== The problem ==
From the entries below, please output exactly the lines starting at the one containing "COME ARREDARE UN BAGNO DI DE" and ending at the one containing "COME SCEGLIERE LA RUBINETTERI", both included.

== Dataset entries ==
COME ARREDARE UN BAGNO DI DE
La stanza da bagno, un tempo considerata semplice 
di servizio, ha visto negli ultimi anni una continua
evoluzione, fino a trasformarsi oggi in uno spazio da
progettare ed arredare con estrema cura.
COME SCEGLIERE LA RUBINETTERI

* * *

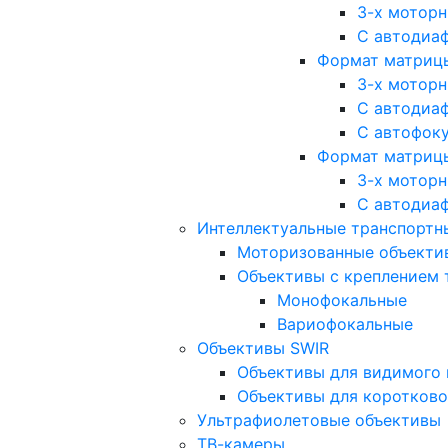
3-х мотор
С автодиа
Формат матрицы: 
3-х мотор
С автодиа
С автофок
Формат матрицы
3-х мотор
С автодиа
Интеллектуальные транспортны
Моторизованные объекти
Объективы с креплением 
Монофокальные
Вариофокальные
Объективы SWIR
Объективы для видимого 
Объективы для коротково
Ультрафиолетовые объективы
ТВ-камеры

== Completed exercise ==
COME ARREDARE UN BAGNO DI DE
La stanza da bagno, un tempo considerata semplice 
di servizio, ha visto negli ultimi anni una continua
evoluzione, fino a trasformarsi oggi in uno spazio da
progettare ed arredare con estrema cura.
COME SCEGLIERE LA RUBINETTERI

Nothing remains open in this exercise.